3T3 mouse fibroblasts and HEK293 cells were cultured in DMEM supplemented with 10% FBS, 100 UI/mL penicillin, 100 μg/mL streptomycin, and 2 mM L-glutamine. 24 h before the assay, cells were seeded in a 96-well plate at an initial density of 5000 cells per well, and were incubated under a humidified atmosphere of 5% CO₂ at 37 °C. During the assay, polymer solutions at different concentrations were prepared by dissolving appropriate amounts of Na-Alg and CMC-Na in the fresh cell culture medium. The growth medium in each well was replaced with 100 µl of the polymer solution. After 5-h incubation at 37 °C, the polymer solution was replaced with the fresh growth medium. The CellTiter 96 AQueous non-radioactive cell proliferation assay (MTS assay; Promega Corp., Madison, WI) was performed, according to the manufacturer's instructions, either immediately or after 24 h of post-treatment incubation. Apart from using the MTS assay, changes in cell proliferation upon 5-h treatment with the polymer solution, with or without subsequent 24 h of post-treatment incubation, were examined by counting the number of viable cells using a CASY cell counter and analyzer system (Casy Roche Innovativs model TT, Reutlingen, Germany).

2.8. Determination of the hemolytic activity

Female New Zealand White rabbits were purchased from Guangdong Medical Laboratory Animal Center (Guangzhou, China). During assay, blood was collected from the marginal ear vein and put into a heparin-containing tube, followed by centrifugation at 2000 × g for 10 min at 4 °C. All procedures were approved by the Ethical Committee of the Hong Kong Polytechnic University. The collected erythrocytes were washed with PBS (pH = 7.4) until the supernatant was colorless. An appropriate amount of a lyophilized complex fiber was ground in PBS using mortar and pestle, and the solution obtained was filtered before use. Erythrocytes were added to the filtrate until a final concentration of 8% (v/v) was attained. After incubation at 37 °C for 1h, the mixture was centrifuged at 2000 × g for 15 min. The absorbance of the supernatant was recorded at 414 nm. The extent of hemolysis in PBS and 0.1% Triton X-100 was defined as 0 and 100%, respectively.

2.9. Determination of the drug encapsulation efficiency

Complex fibers loaded with a model drug were generated as usual. The CaCl₂ solution was collected from the collection bath. The concentrations of MG and MH in the solution were determined at 617 nm and 350 nm, respectively, using a UV/Vis spectrophotometer (Varian, Inc., USA). The encapsulation efficiency (EE) was calculated using the following equation:

$$\text{EE}(\%)=\frac{m_T-m_F}{m_T}\times 100\%$$ (3)

where m_T is the total mass of the drug added during the drug loading process, and m_F is the mass of the drug remained in the collection bath.

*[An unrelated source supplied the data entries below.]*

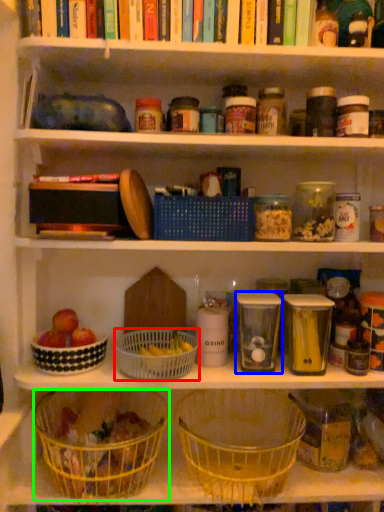 Question: Based on their relative distances, which object is nearer to basket (highlighted by a red box)? Choose from glass jar (highlighted by a blue box) and basket (highlighted by a green box).

Choices:
 (A) glass jar
 (B) basket

Answer: (B) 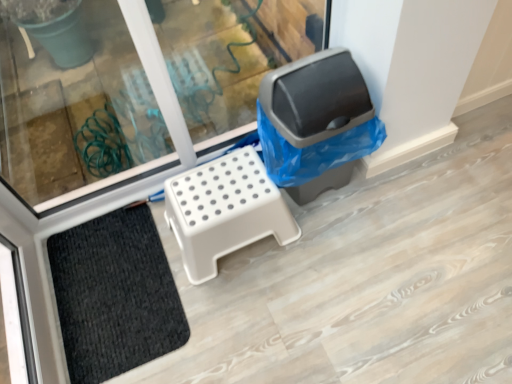 Locate an element on the screen. free space in front of gray plastic recycling bin at right is located at coordinates (333, 250). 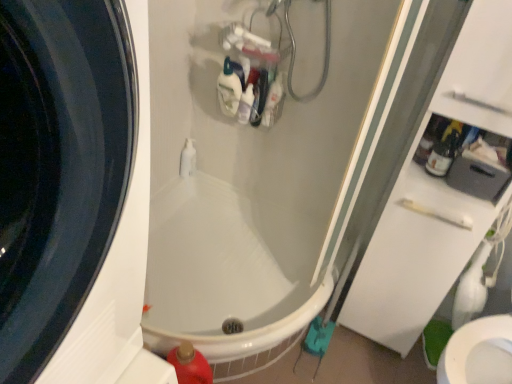 Describe the element at coordinates (246, 105) in the screenshot. Image resolution: width=512 pixels, height=384 pixels. I see `white glossy bottle at upper center, the 2th cleaning product in the bottom-to-top sequence` at that location.

The image size is (512, 384). I want to click on translucent plastic bottle at upper right, so (443, 154).

Image resolution: width=512 pixels, height=384 pixels. I want to click on translucent plastic bottle at upper center, the 3th cleaning product positioned from the bottom, so click(x=230, y=87).

This screenshot has height=384, width=512. Find the location of `white glossy pump bottle at center`. white glossy pump bottle at center is located at coordinates (188, 159).

At what (x,y) coordinates should I click in order to perform the action: click on red plastic bottle at lower left, the 1th cleaning product from the bottom. Please return your answer as a coordinate pair (x, y). Image resolution: width=512 pixels, height=384 pixels. Looking at the image, I should click on (190, 365).

In order to face red plastic bottle at lower left, the 1th cleaning product from the bottom, should I rotate leftwards or rightwards?

Rotate left and turn 8.326 degrees.

The height and width of the screenshot is (384, 512). I want to click on white glossy bottle at upper center, the 2th cleaning product in the bottom-to-top sequence, so click(246, 105).

Which of these two, white glossy bathtub at center or translucent plastic bottle at upper center, which appears as the 1th cleaning product when viewed from the top, is thinner?

translucent plastic bottle at upper center, which appears as the 1th cleaning product when viewed from the top, is thinner.

From a real-world perspective, does white glossy bathtub at center stand above translucent plastic bottle at upper center, which is the 3th cleaning product in front-to-back order?

No.

Between white glossy bathtub at center and translucent plastic bottle at upper center, the first cleaning product in the back-to-front sequence, which one is positioned in front?

white glossy bathtub at center is in front.

From the image's perspective, is white glossy bathtub at center above translucent plastic bottle at upper center, the 3th cleaning product positioned from the bottom?

No, from the image's perspective, white glossy bathtub at center is not on top of translucent plastic bottle at upper center, the 3th cleaning product positioned from the bottom.

Is translucent plastic bottle at upper right oriented away from red plastic bottle at lower left, acting as the first cleaning product starting from the front?

No.

From the image's perspective, is translucent plastic bottle at upper right positioned above or below red plastic bottle at lower left, acting as the first cleaning product starting from the front?

translucent plastic bottle at upper right is above red plastic bottle at lower left, acting as the first cleaning product starting from the front.

Consider the image. Can you confirm if translucent plastic bottle at upper right is wider than red plastic bottle at lower left, the 1th cleaning product from the bottom?

No, translucent plastic bottle at upper right is not wider than red plastic bottle at lower left, the 1th cleaning product from the bottom.

Measure the distance between translucent plastic bottle at upper right and red plastic bottle at lower left, the 3th cleaning product in the back-to-front sequence.

translucent plastic bottle at upper right is 38.79 inches away from red plastic bottle at lower left, the 3th cleaning product in the back-to-front sequence.

How many degrees apart are the facing directions of white glossy bottle at upper center, the second cleaning product positioned from the front, and white glossy bathtub at center?

There is a 0.00231-degree angle between the facing directions of white glossy bottle at upper center, the second cleaning product positioned from the front, and white glossy bathtub at center.

Does white glossy bottle at upper center, positioned as the second cleaning product in back-to-front order, turn towards white glossy bathtub at center?

No.

Visually, is white glossy bottle at upper center, the second cleaning product positioned from the front, positioned to the left or to the right of white glossy bathtub at center?

white glossy bottle at upper center, the second cleaning product positioned from the front, is positioned on white glossy bathtub at center's right side.

From the image's perspective, is white glossy bottle at upper center, the second cleaning product positioned from the front, above or below white glossy bathtub at center?

Based on their image positions, white glossy bottle at upper center, the second cleaning product positioned from the front, is located above white glossy bathtub at center.

Is white glossy bathtub at center at the back of translucent plastic bottle at upper center, the 3th cleaning product positioned from the bottom?

No.

Is translucent plastic bottle at upper center, which is the 3th cleaning product in front-to-back order, shorter than white glossy bathtub at center?

Yes.

Is translucent plastic bottle at upper center, the first cleaning product in the back-to-front sequence, with white glossy bathtub at center?

No, translucent plastic bottle at upper center, the first cleaning product in the back-to-front sequence, is not making contact with white glossy bathtub at center.

Does translucent plastic bottle at upper center, the 3th cleaning product positioned from the bottom, turn towards white glossy bottle at upper center, positioned as the second cleaning product in back-to-front order?

No, translucent plastic bottle at upper center, the 3th cleaning product positioned from the bottom, is not aimed at white glossy bottle at upper center, positioned as the second cleaning product in back-to-front order.

Is point (238, 68) behind point (238, 107)?

No, (238, 68) is in front of (238, 107).

At what (x,y) coordinates should I click in order to perform the action: click on cleaning product above the white glossy bottle at upper center, the 2th cleaning product in the bottom-to-top sequence (from the image's perspective). Please return your answer as a coordinate pair (x, y). Looking at the image, I should click on (230, 87).

Between translucent plastic bottle at upper right and white glossy bathtub at center, which one has more height?

Standing taller between the two is white glossy bathtub at center.

Would you say translucent plastic bottle at upper right contains white glossy bathtub at center?

No, white glossy bathtub at center is not a part of translucent plastic bottle at upper right.

Is translucent plastic bottle at upper right oriented towards white glossy bathtub at center?

No, translucent plastic bottle at upper right is not aimed at white glossy bathtub at center.

Is the surface of translucent plastic bottle at upper right in direct contact with white glossy bathtub at center?

translucent plastic bottle at upper right and white glossy bathtub at center are clearly separated.

Based on the photo, who is smaller, white glossy bottle at upper center, the second cleaning product positioned from the front, or translucent plastic bottle at upper center, which is the 3th cleaning product in front-to-back order?

translucent plastic bottle at upper center, which is the 3th cleaning product in front-to-back order, is smaller.

From the image's perspective, who appears lower, white glossy bottle at upper center, positioned as the second cleaning product in back-to-front order, or translucent plastic bottle at upper center, the 3th cleaning product positioned from the bottom?

white glossy bottle at upper center, positioned as the second cleaning product in back-to-front order, is shown below in the image.

Is translucent plastic bottle at upper center, which is the 3th cleaning product in front-to-back order, located within white glossy bottle at upper center, arranged as the 2th cleaning product when viewed from the top?

Definitely not — translucent plastic bottle at upper center, which is the 3th cleaning product in front-to-back order, is not inside white glossy bottle at upper center, arranged as the 2th cleaning product when viewed from the top.

Which of these two, white glossy bottle at upper center, arranged as the 2th cleaning product when viewed from the top, or translucent plastic bottle at upper center, the 3th cleaning product positioned from the bottom, is wider?

white glossy bottle at upper center, arranged as the 2th cleaning product when viewed from the top.

This screenshot has width=512, height=384. In order to click on bath in front of the translucent plastic bottle at upper center, the 3th cleaning product positioned from the bottom in this screenshot , I will do `click(218, 275)`.

I want to click on bottle that is on the right side of red plastic bottle at lower left, which ranks as the third cleaning product in top-to-bottom order, so click(x=443, y=154).

Based on their spatial positions, is white glossy bottle at upper center, the 2th cleaning product in the bottom-to-top sequence, or white glossy bathtub at center closer to translucent plastic bottle at upper right?

Based on the image, white glossy bottle at upper center, the 2th cleaning product in the bottom-to-top sequence, appears to be nearer to translucent plastic bottle at upper right.

Based on their spatial positions, is white glossy bottle at upper center, the 2th cleaning product in the bottom-to-top sequence, or translucent plastic bottle at upper right closer to red plastic bottle at lower left, the 3th cleaning product in the back-to-front sequence?

white glossy bottle at upper center, the 2th cleaning product in the bottom-to-top sequence.

Considering their positions, is translucent plastic bottle at upper right positioned further to translucent plastic bottle at upper center, which appears as the 1th cleaning product when viewed from the top, than white glossy bottle at upper center, arranged as the 2th cleaning product when viewed from the top?

The object further to translucent plastic bottle at upper center, which appears as the 1th cleaning product when viewed from the top, is translucent plastic bottle at upper right.

Estimate the real-world distances between objects in this image. Which object is further from white glossy bathtub at center, white glossy bottle at upper center, positioned as the second cleaning product in back-to-front order, or white glossy pump bottle at center?

white glossy bottle at upper center, positioned as the second cleaning product in back-to-front order, is positioned further to the anchor white glossy bathtub at center.

Based on their spatial positions, is red plastic bottle at lower left, acting as the first cleaning product starting from the front, or white glossy bottle at upper center, the 2th cleaning product in the bottom-to-top sequence, closer to white glossy bathtub at center?

red plastic bottle at lower left, acting as the first cleaning product starting from the front, is closer to white glossy bathtub at center.

From the image, which object appears to be nearer to white glossy bathtub at center, white glossy pump bottle at center or white glossy bottle at upper center, the second cleaning product positioned from the front?

Among the two, white glossy pump bottle at center is located nearer to white glossy bathtub at center.

From the image, which object appears to be farther from white glossy pump bottle at center, white glossy bottle at upper center, positioned as the second cleaning product in back-to-front order, or translucent plastic bottle at upper center, which appears as the 1th cleaning product when viewed from the top?

Among the two, white glossy bottle at upper center, positioned as the second cleaning product in back-to-front order, is located further to white glossy pump bottle at center.

From the image, which object appears to be farther from translucent plastic bottle at upper center, the 3th cleaning product positioned from the bottom, translucent plastic bottle at upper right or white glossy bathtub at center?

translucent plastic bottle at upper right is further to translucent plastic bottle at upper center, the 3th cleaning product positioned from the bottom.

Where is `bottle between white glossy bottle at upper center, the 2th cleaning product in the bottom-to-top sequence, and red plastic bottle at lower left, which ranks as the third cleaning product in top-to-bottom order, from top to bottom`? This screenshot has width=512, height=384. bottle between white glossy bottle at upper center, the 2th cleaning product in the bottom-to-top sequence, and red plastic bottle at lower left, which ranks as the third cleaning product in top-to-bottom order, from top to bottom is located at coordinates (443, 154).

Where is `bath between red plastic bottle at lower left, acting as the first cleaning product starting from the front, and translucent plastic bottle at upper right`? The width and height of the screenshot is (512, 384). bath between red plastic bottle at lower left, acting as the first cleaning product starting from the front, and translucent plastic bottle at upper right is located at coordinates (218, 275).

The width and height of the screenshot is (512, 384). In order to click on toiletry between translucent plastic bottle at upper center, which appears as the 1th cleaning product when viewed from the top, and white glossy bathtub at center in the up-down direction in this screenshot , I will do `click(188, 159)`.

At what (x,y) coordinates should I click in order to perform the action: click on cleaning product situated between translucent plastic bottle at upper center, the first cleaning product in the back-to-front sequence, and translucent plastic bottle at upper right from left to right. Please return your answer as a coordinate pair (x, y). This screenshot has height=384, width=512. Looking at the image, I should click on (246, 105). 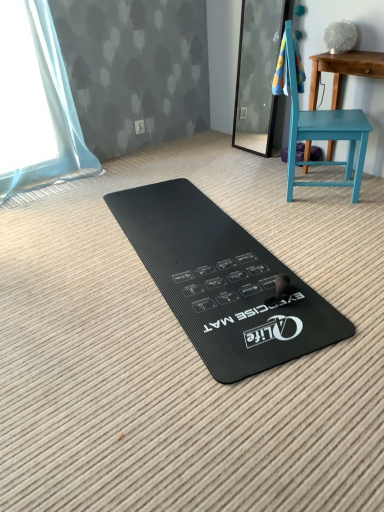 Question: Is black rubber exercise mat at center bigger than blue textured towel at upper right?

Choices:
 (A) yes
 (B) no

2.10. Drug release evaluation

After fabrication and lyophilization of a drug-loaded complex fiber, 20 mL of simulated body fluid was added to the fiber. At a pre-set time interval, 0.2 mL of the solution was removed for testing, and was replaced with 0.2 mL of simulated body fluid. The amount of the drug released from the fiber was determined using a UV/Vis spectrophotometer (Varian, Inc., USA). The cumulative percentage of drug release was calculated using the following formula:

$$\text{Cumulative}\text{drug}\text{release}(\%)=\frac{{\sum }_{t=0}^t{m}_t}{m_{\infty }}\times 100\%$$ (4)

Where m_t is the mass of the drug released from the fiber at time t, and m_∞ is the mass of the drug loaded into the fiber.

2.11. Antibacterial test

An aqueous solution containing appropriate amounts of Na-Alg, CMC-Na, and MH was poured into a collection bath containing a 10% (w/v) solution of CaCl₂. The gel was collected after 10 min of gelation at ambient conditions in the collection bath. It was cut into a shape of a column (diameter = 1.5 cm, height = 0.3 cm), and was sterilized by UV irradiation. Either Staphylococcus aureus or Escherichia coli was swabbed on a Luria broth (LB) agar plate. After placing the gel in the plate and incubating the plate for 24 h at 37 °C, photos were taken. The zone of inhibition was measured to determine the growth of bacteria around the gel.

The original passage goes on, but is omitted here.